Alan Cox wrote:
> For example, there is umlaut - and that could be transliterated into
> `u' for example. Others may have strange looking unicode and I have
That depends on the language. Unicode is just character encoding rules.
You need more context to do transliterations. Not that you should need to
as you can just install the relevant fonts. DejaVu has pretty good
European coverage for example and is one of the standard installed fonts
in current Fedora.
You also have to watch the encodings.
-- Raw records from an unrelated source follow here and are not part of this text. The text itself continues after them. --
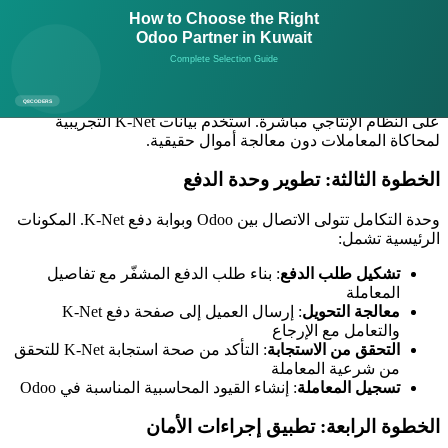
حساب. سيزودك البنك ببيانات الاعتماد بعد الموافقة. قد تستغرق
هذه العملية من أسبوع إلى أربعة أسابيع حسب البنك.
الخطوة الثانية: إعداد بيئة الاختبار
هيّئ نسخة تجريبية من نظام Odoo للتطوير والاختبار. لا تطوّر أبداً
على النظام الإنتاجي مباشرة. استخدم بيانات K-Net التجريبية
لمحاكاة المعاملات دون معالجة أموال حقيقية.
الخطوة الثالثة: تطوير وحدة الدفع
وحدة التكامل تتولى الاتصال بين Odoo وبوابة دفع K-Net. المكونات
الرئيسية تشمل:
تشكيل طلب الدفع
: بناء طلب الدفع المشفّر مع تفاصيل
المعاملة
معالجة التحويل
: إرسال العميل إلى صفحة دفع K-Net
والتعامل مع الإرجاع
التحقق من الاستجابة
: التأكد من صحة استجابة K-Net للتحقق
من شرعية المعاملة
تسجيل المعاملة
: إنشاء القيود المحاسبية المناسبة في Odoo
الخطوة الرابعة: تطبيق إجراءات الأمان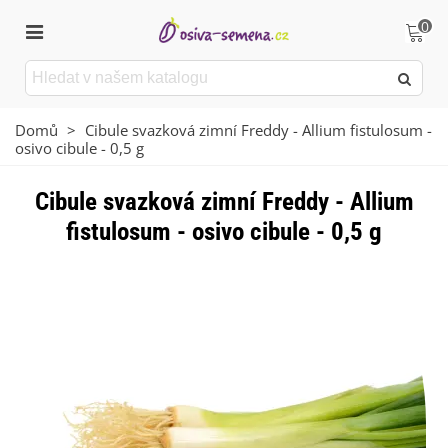
0
Domů
>
Cibule svazková zimní Freddy - Allium fistulosum -
osivo cibule - 0,5 g
Cibule svazková zimní Freddy - Allium
fistulosum - osivo cibule - 0,5 g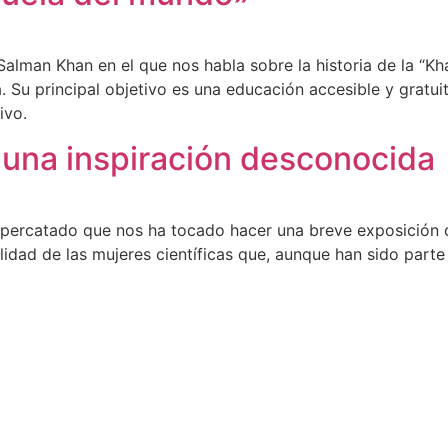
 Salman Khan en el que nos habla sobre la historia de la “
. Su principal objetivo es una educación accesible y gratu
ivo.
 una inspiración desconocida
s percatado que nos ha tocado hacer una breve exposición de
ilidad de las mujeres científicas que, aunque han sido parte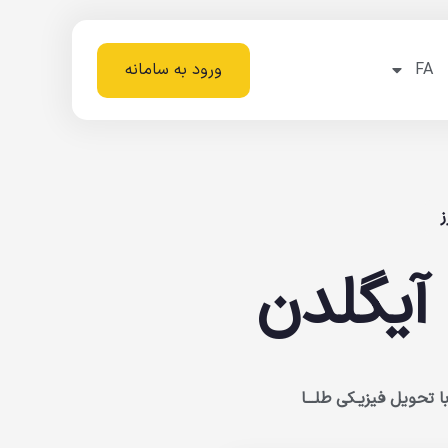
FA
ورود به سامانه
 آیگلدن
تحویل فیزیـکی طلـــا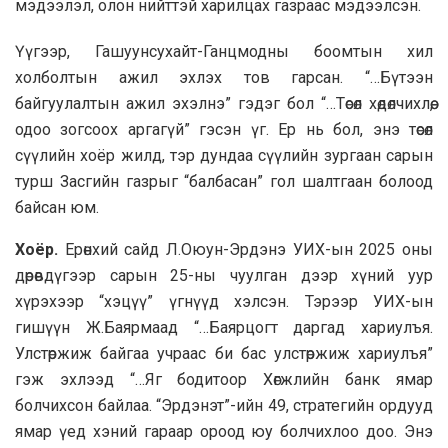
мэдээлэл, олон нийттэй харилцах газраас мэдээлсэн.
Үүгээр, Гашуунсухайт-Ганцмодны боомтын хил
холболтын ажил эхлэх тов гарсан. “…Бүтээн
байгуулалтын ажил эхэлнэ” гэдэг бол “…Төсөл хөдөлчихлөө,
одоо зогсоох аргагүй” гэсэн үг. Ер нь бол, энэ төсөл
сүүлийн хоёр жилд, тэр дундаа сүүлийн зургаан сарын
турш Засгийн газрыг “балбасан” гол шалтгаан болоод
байсан юм.
Хоёр.
Ерөнхий сайд Л.Оюун-Эрдэнэ УИХ-ын 2025 оны
дөрөвдүгээр сарын 25-ны чуулган дээр хүний уур
хүрэхээр “хэцүү” үгнүүд хэлсэн. Тэрээр УИХ-ын
гишүүн Ж.Баярмаад “…Баярцогт даргад хариулъя.
Улстөржиж байгаа учраас би бас улстөржиж хариулъя”
гэж эхлээд “…Яг бодитоор Хөгжлийн банк ямар
болчихсон байлаа. “Эрдэнэт”-ийн 49, стратегийн ордууд
ямар үед хэний гараар ороод юу болчихлоо доо. Энэ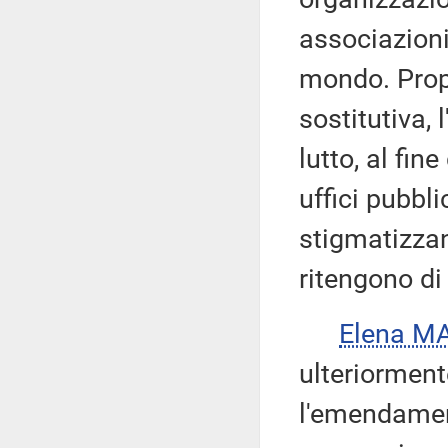
associazioni 
mondo. Prop
sostitutiva, 
lutto, al fin
uffici pubbli
stigmatizzan
ritengono di
Elena M
ulteriormente
l'emendamen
Its not uncommon to find mis-coded
information in OGG and similar files where the track data is mis-encoded
in one of the legacy ISO-8859 code pages not UTF-8 and that produces
invalid utf-8 sequences so will be displayed as the symbol for an invalid
character.
> no idea what it is supposed to me - so I cannot transliterate w/o
knowing
> what it is in the first place - so how do I find out? The unlaut is
> sometimes
> obvious - but others are not. So is there a way to show this? As I
said,
Load the right fonts and they will be rendered correctly.
> I get binary icons so how do I get the unicode decimal
representation so
> that I can match against the unicode character table to see what it is?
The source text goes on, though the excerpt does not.